Table of Contents

Interface ILayer<T>

Namespace
AiDotNet.Interfaces
Assembly
AiDotNet.dll

Defines the contract for neural network layers in the AiDotNet framework.

public interface ILayer<T> : IJitCompilable<T>, IDiagnosticsProvider, IWeightLoadable<T>

Type Parameters

T

The numeric type used for computations (typically float or double).

Inherited Members

Remarks

For Beginners: A neural network is made up of layers, similar to how a sandwich has layers. Each layer processes data in some way and passes it to the next layer.

This interface defines what all layers must be able to do, regardless of their specific type.

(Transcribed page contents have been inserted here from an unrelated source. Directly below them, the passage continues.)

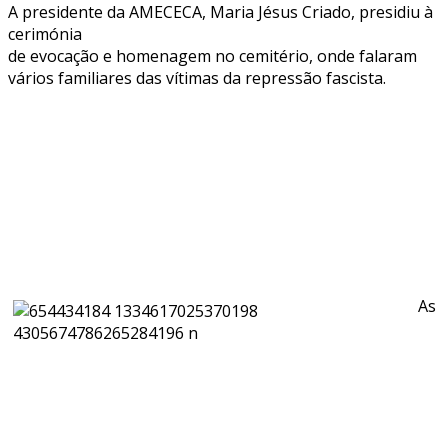
A presidente da AMECECA, Maria Jésus Criado, presidiu à
cerimónia
de evocação e homenagem no cemitério, onde falaram
vários familiares das vítimas da repressão fascista.
As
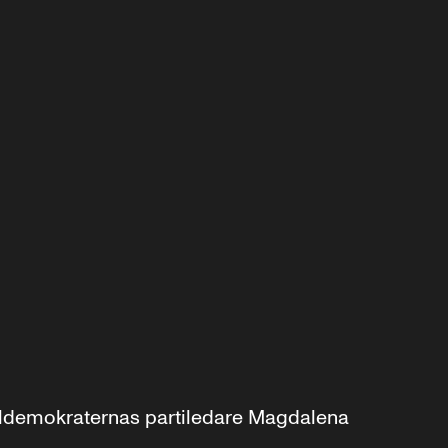
aldemokraternas partiledare Magdalena 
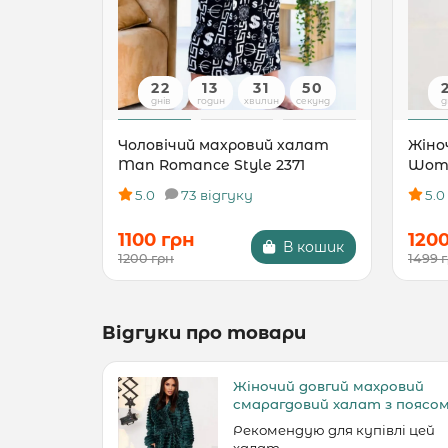
22
13
31
49
днів
годин
хвилин
секунд
д
Чоловічий махровий халат
Жіно
Man Romance Style 2371
Woma
5.0
73 відгуку
5.0
1100 грн
120
В кошик
1200 грн
1499 
Відгуки про товари
Жіночий довгий махровий
смарагдовий халат з поясо
Рекомендую для купівлі цей
халат..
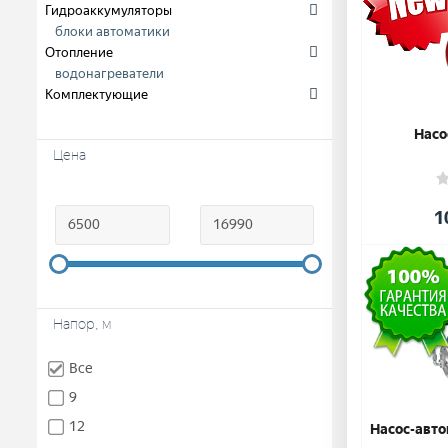
Гидроаккумуляторы
блоки автоматики
Отопление
водонагреватели
Комплектующие
Насо
Цена
1
Напор, м
Все
9
12
Насос-авто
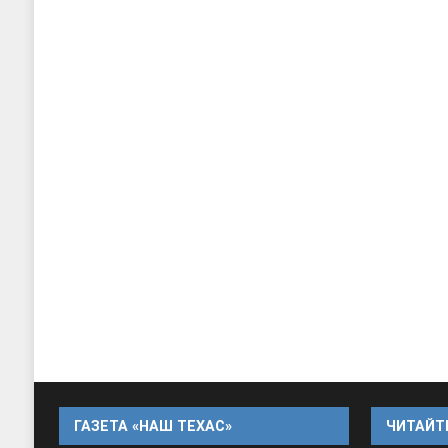
ГАЗЕТА «НАШ ТЕХАС»
ЧИТАЙТЕ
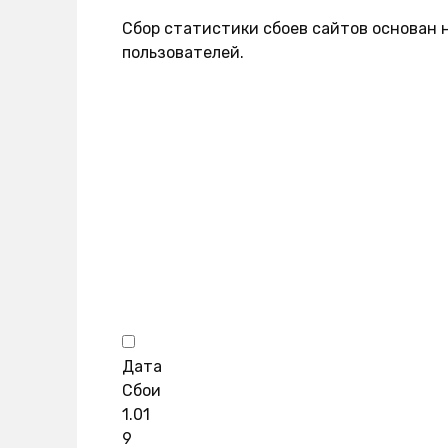
Сбор статистики сбоев сайтов основан 
пользователей.
Дата
Сбои
1.01
9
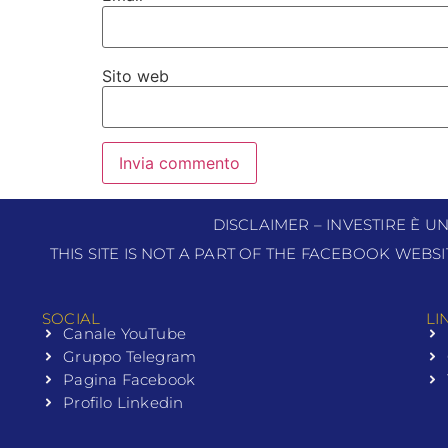
Sito web
DISCLAIMER – INVESTIRE È U
THIS SITE IS NOT A PART OF THE FACEBOOK WEBS
SOCIAL
LI
Canale YouTube
Gruppo Telegram
Pagina Facebook
Profilo Linkedin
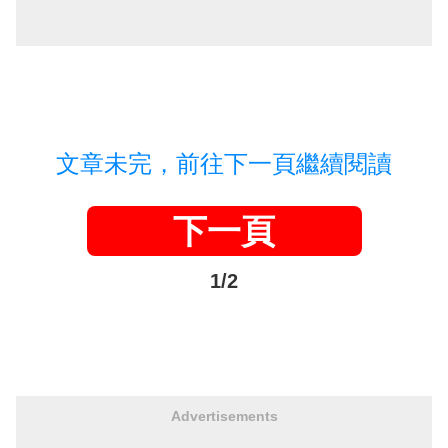
文章未完，前往下一頁繼續閱讀
下一頁
1/2
Advertisements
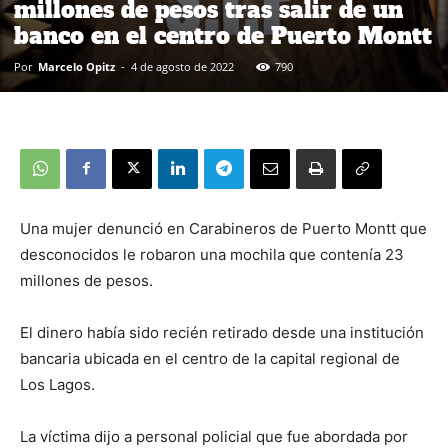
millones de pesos tras salir de un
banco en el centro de Puerto Montt
Por
Marcelo Opitz
-
4 de agosto de 2022
790
Una mujer denunció en Carabineros de Puerto Montt que
desconocidos le robaron una mochila que contenía 23
millones de pesos.
El dinero había sido recién retirado desde una institución
bancaria ubicada en el centro de la capital regional de
Los Lagos.
La víctima dijo a personal policial que fue abordada por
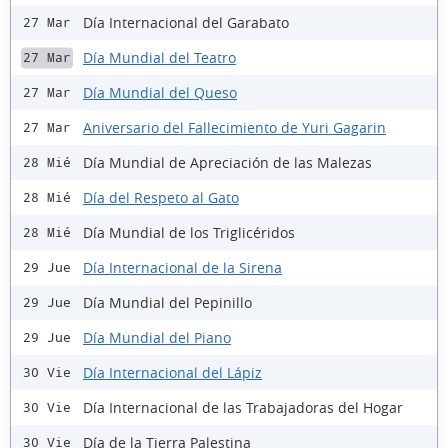
Día Internacional del Garabato
27 Mar
Día Mundial del Teatro
27 Mar
Día Mundial del Queso
27 Mar
Aniversario del Fallecimiento de Yuri Gagarin
27 Mar
Día Mundial de Apreciación de las Malezas
28 Mié
Día del Respeto al Gato
28 Mié
Día Mundial de los Triglicéridos
28 Mié
Día Internacional de la Sirena
29 Jue
Día Mundial del Pepinillo
29 Jue
Día Mundial del Piano
29 Jue
Día Internacional del Lápiz
30 Vie
Día Internacional de las Trabajadoras del Hogar
30 Vie
Día de la Tierra Palestina
30 Vie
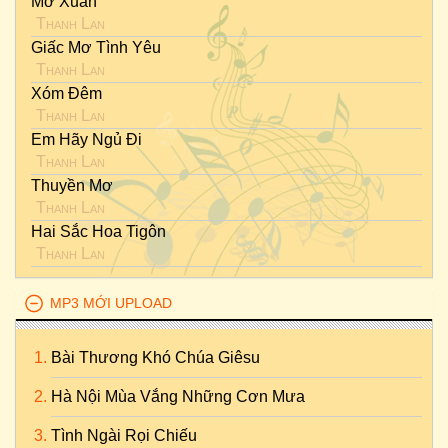
Mơ Xuân
Thanh Lan
Giấc Mơ Tình Yêu
Thanh Lan
Xóm Đêm
Thanh Lan
Em Hãy Ngủ Đi
Thanh Lan
Thuyền Mơ
Thanh Lan
Hai Sắc Hoa Tigôn
Thanh Lan
MP3 MỚI UPLOAD
Bài Thương Khó Chúa Giêsu
Hà Nội Mùa Vắng Những Cơn Mưa
Tình Ngài Rọi Chiếu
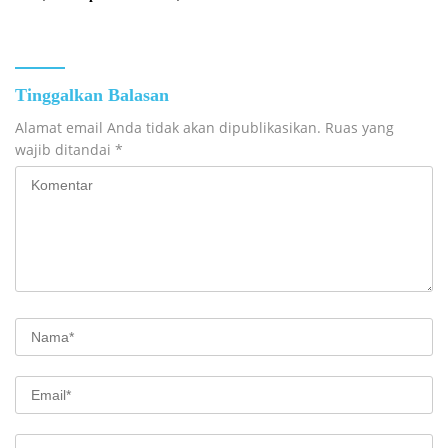
Persen
Tinggalkan Balasan
Alamat email Anda tidak akan dipublikasikan.
Ruas yang
wajib ditandai
*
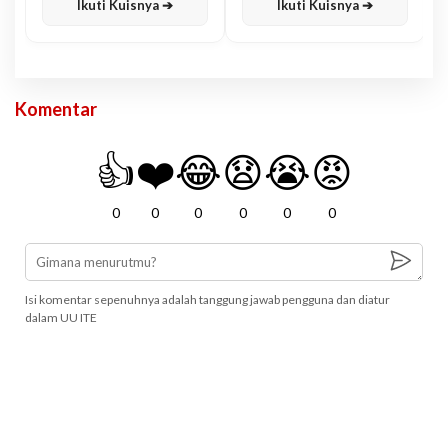
Ikuti Kuisnya ➔
Ikuti Kuisnya ➔
Komentar
👍
❤️
😂
😧
😭
😡
0
0
0
0
0
0
Isi komentar sepenuhnya adalah tanggung jawab pengguna dan diatur
dalam UU ITE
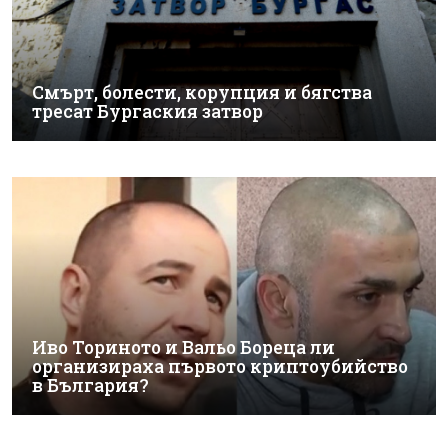
Смърт, болести, корупция и бягства
тресат Бургаския затвор
Иво Ториното и Вальо Бореца ли
организираха първото криптоубийство
в България?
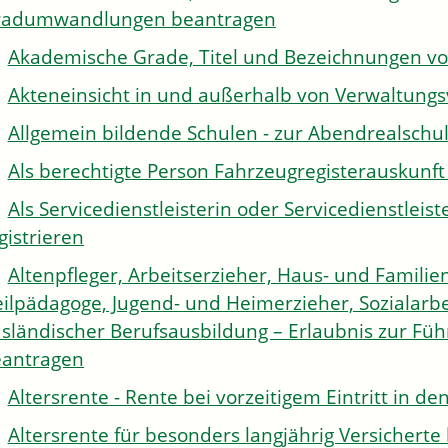
radumwandlungen beantragen
Akademische Grade, Titel und Bezeichnungen v
Akteneinsicht in und außerhalb von Verwaltung
Allgemein bildende Schulen - zur Abendrealsch
Als berechtigte Person Fahrzeugregisterauskunft
Als Servicedienstleisterin oder Servicedienstle
gistrieren
Altenpfleger, Arbeitserzieher, Haus- und Familien
ilpädagoge, Jugend- und Heimerzieher, Sozialarbe
sländischer Berufsausbildung – Erlaubnis zur Fü
antragen
Altersrente - Rente bei vorzeitigem Eintritt in 
Altersrente für besonders langjährig Versichert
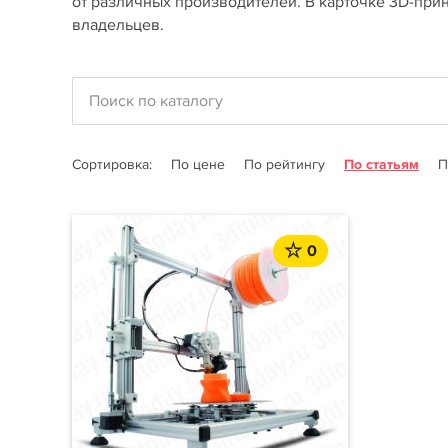
от различных производителей. В карточке 3D-прин
владельцев.
Сортировка:
По цене
По рейтингу
По статьям
П
0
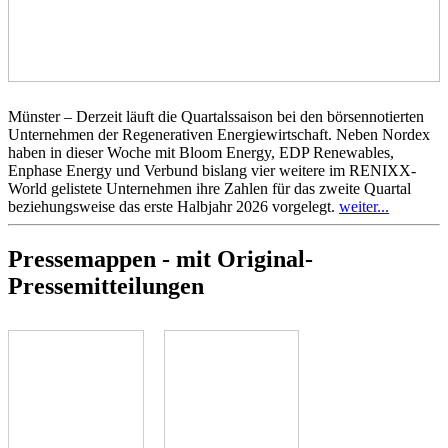
Münster – Derzeit läuft die Quartalssaison bei den börsennotierten
Unternehmen der Regenerativen Energiewirtschaft. Neben Nordex
haben in dieser Woche mit Bloom Energy, EDP Renewables,
Enphase Energy und Verbund bislang vier weitere im RENIXX-
World gelistete Unternehmen ihre Zahlen für das zweite Quartal
beziehungsweise das erste Halbjahr 2026 vorgelegt.
weiter...
Pressemappen - mit Original-
Pressemitteilungen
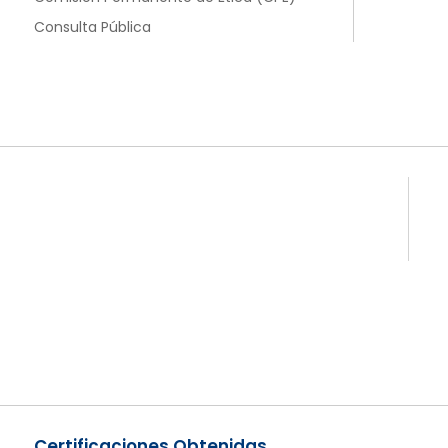
Consulta Pública
Certificaciones Obtenidas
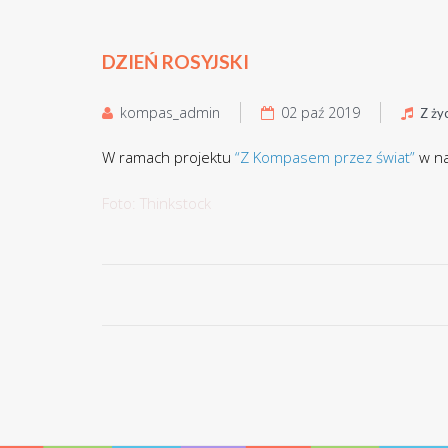
DZIEŃ ROSYJSKI
kompas_admin
02 paź 2019
Z ży
W ramach projektu
“Z Kompasem przez świat”
w na
Foto: Thinkstock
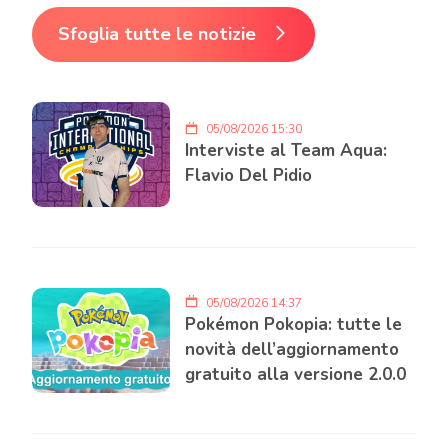
Sfoglia tutte le notizie
05/08/2026 15:30
Interviste al Team Aqua:
Flavio Del Pidio
05/08/2026 14:37
Pokémon Pokopia: tutte le
novità dell’aggiornamento
gratuito alla versione 2.0.0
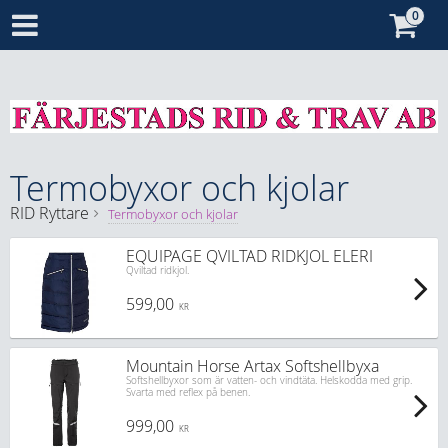
Termobyxor och kjolar
RID
Ryttare
Termobyxor och kjolar
EQUIPAGE QVILTAD RIDKJOL ELERI
Qviltad ridkjol.
599,00
KR
Mountain Horse Artax Softshellbyxa
Softshellbyxor som är vatten- och vindtäta. Helskodda med grip.
Svarta med reflex på benen.
999,00
KR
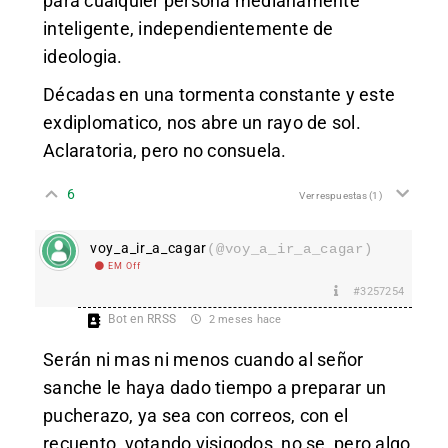
para cualquier persona medianamente
inteligente, independientemente de
ideologia.
Décadas en una tormenta constante y este
exdiplomatico, nos abre un rayo de sol.
Aclaratoria, pero no consuela.
6
Ver respuestas
(1)
voy_a_ir_a_cagar
(@voy_a_ir_a_cagar)
EM Off
#3257254
Bot en RRSS
2 meses hace
Serán ni mas ni menos cuando al señor
sanche le haya dado tiempo a preparar un
pucherazo, ya sea con correos, con el
recuento, votando visigodos, no se, pero algo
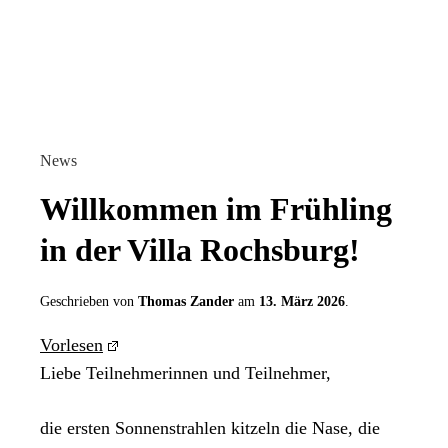
News
Willkommen im Frühling
in der Villa Rochsburg!
Geschrieben von
Thomas Zander
am
13. März 2026
.
Vorlesen
Liebe Teilnehmerinnen und Teilnehmer,
die ersten Sonnenstrahlen kitzeln die Nase, die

Think of it as a checklist of abilities that every layer must have to work within our neural network.

Properties

CanExecuteOnGpu

Gets whether this layer can execute on GPU.

bool CanExecuteOnGpu { get; }

Property Value

bool

Remarks

For Beginners: Not all layers support GPU acceleration yet. This property tells you if this particular layer can run on the GPU.

If this returns true, you can use ForwardGpu(params IGpuTensor<T>[]) for faster execution. If this returns false, the layer will fall back to CPU execution.

Common layers like Dense, Convolutional, and Attention layers typically support GPU. Specialized layers may only support CPU execution.

ParameterCount

Gets the total number of trainable parameters in this layer.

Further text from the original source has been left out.